PS Composing this post has tested my determination to keep up blogging again. The text 'freezes' and will not allow further editing. The fonts return to Normal (which is small to my eye). An being in a constant strikeout mode does not allow insertions. I need a techie!

Thursday, June 6, 2013

Small ambitions


This morning on campus I met a  newly retired colleague waiting for the lift to the 6th floor where the Faculty of Education is housed. 

"Retirement experiences are as varied as one's fingerprints, " he told me, "Some people, mainly men, who have been in management, can't accept the change to just an ordinary person. No power, no glamour. But as for me - I love it. I doing a bit of marking and have some short term duties. This has helped to phase in the transition."

I listen, somewhat enviously. I am under pressure. I am off to an overseas conference and just when I thought I was under control,  unpredicted demands popped up. My email went on the blink. A minor family crisis emerged. I must re-apply for a research contract.

"But you must prepare for retirement," my friend continued, "Make a bucket list. I did that and so has my wife."

"Okay...." I muse.

"My wife just wants to walk on Red Square!" he continues, "And as for me, we follow my dream later this month. A barge holiday on the canals of southern France".

"Mmmm", I walk off intimidated by such colourful ambitions, "That's one deep bucket!"

That darn bucket list bit has been worrying me ever since.

All I can think of is the joy of an hour or two of gardening after early morning coffee. Playing ball with the dogs without glancing at my watch. Fetching Jethro from preschool for the afternoon without having to juggle his nap with  finishing a report. Making quilt after quilt without tidying up the sewing mess in the sunroom. Taking a leisurely stroll down the aisles at the supermarket with a scribbled recipe in my hand. 
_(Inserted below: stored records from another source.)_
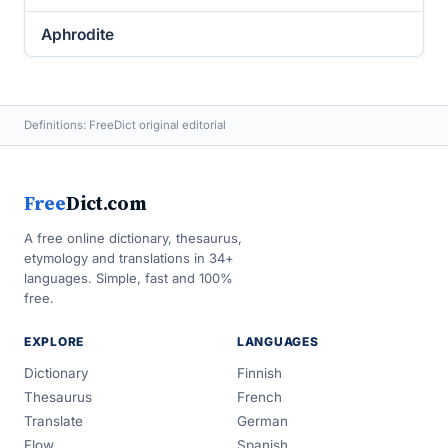
Aphrodite
Definitions: FreeDict original editorial
Free
Dict.com
A free online dictionary, thesaurus,
etymology and translations in 34+
languages. Simple, fast and 100%
free.
EXPLORE
LANGUAGES
Dictionary
Finnish
Thesaurus
French
Translate
German
Flow
Spanish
The delights, the sheer attraction of small ambitions. They would fit into a teacup and bring me as much pleasure as that bucket.

Sunday, June 2, 2013

Winter?

Winter on the Highveld means blue skies and sunshine but it can get chilly. May weather has been balmy and today - officially the second day of winter - the midday temperature reached 26 C. Barbecued hamburgers with lashings of German mustard, tomato sauce, fresh rolls and salad made a great Sunday lunch in the  back garden.

Flash has settled into his new home and loves having Jethro for Sunday company. 
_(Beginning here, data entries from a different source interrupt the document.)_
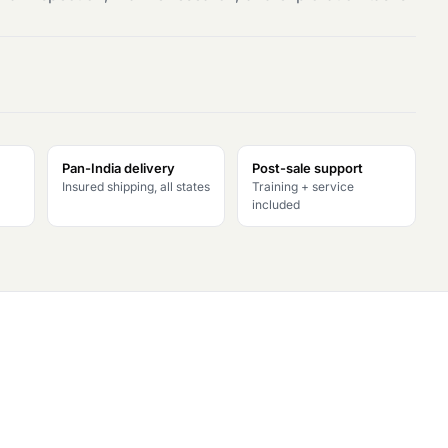
Pan-India delivery
Post-sale support
Insured shipping, all states
Training + service
included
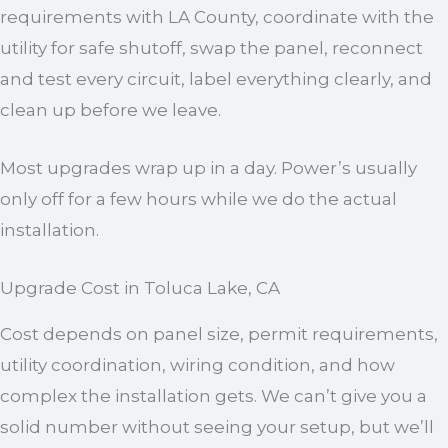
requirements with LA County, coordinate with the
utility for safe shutoff, swap the panel, reconnect
and test every circuit, label everything clearly, and
clean up before we leave.
Most upgrades wrap up in a day. Power’s usually
only off for a few hours while we do the actual
installation.
Upgrade Cost in Toluca Lake, CA
Cost depends on panel size, permit requirements,
utility coordination, wiring condition, and how
complex the installation gets. We can’t give you a
solid number without seeing your setup, but we’ll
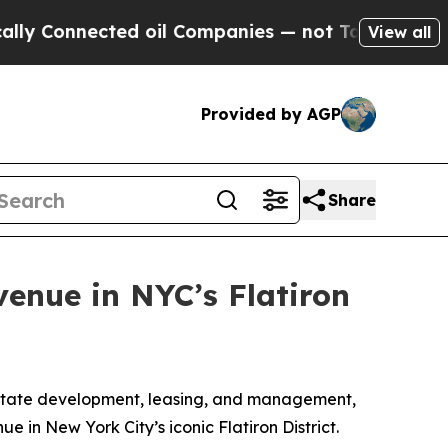
 Connected oil Companies — not Taxpayers — the 
View all
Provided by AGP
Share
venue in NYC’s Flatiron
estate development, leasing, and management,
 in New York City’s iconic Flatiron District.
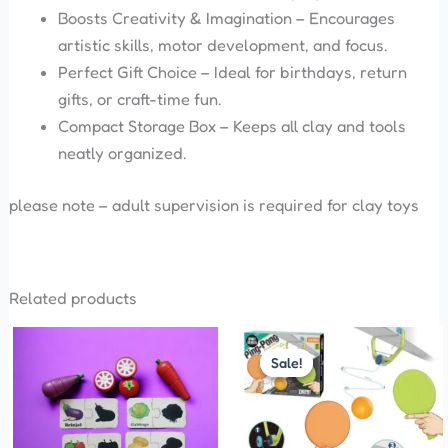
Boosts Creativity & Imagination – Encourages
artistic skills, motor development, and focus.
Perfect Gift Choice – Ideal for birthdays, return
gifts, or craft-time fun.
Compact Storage Box – Keeps all clay and tools
neatly organized.
please note – adult supervision is required for clay toys
Related products
Original
Current
price
price
Sale!
Sale!
was:
is:
₹575.00.
₹299.00.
Flash is a four-year male Labrador which I rehomed about 8 weeks ago. He has stepped into the gap left by Galahad. Flash is gentle, sweet and loving. But what else does one expect of a Labrador?  He's also ball-crazy. 
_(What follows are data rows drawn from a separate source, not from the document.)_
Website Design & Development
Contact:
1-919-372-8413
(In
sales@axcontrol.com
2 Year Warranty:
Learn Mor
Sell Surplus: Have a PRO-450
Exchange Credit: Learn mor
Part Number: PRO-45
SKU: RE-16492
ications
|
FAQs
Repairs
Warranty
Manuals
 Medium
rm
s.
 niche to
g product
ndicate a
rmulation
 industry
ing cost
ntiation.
And where were Kaela and I on this sun-dappled Sunday? Both behind the camera!  

Saturday, May 25, 2013

No agenda



Saturday with no agenda.Time to pick lemons. Time to sew while listening to an audio-book. Time to throw tennis balls for the dogs. 

"How was your Saturday?" I ask Catherine on the phone.


"Wonderful! No agenda." she replies.  


                       A painted iris lasts for only one day.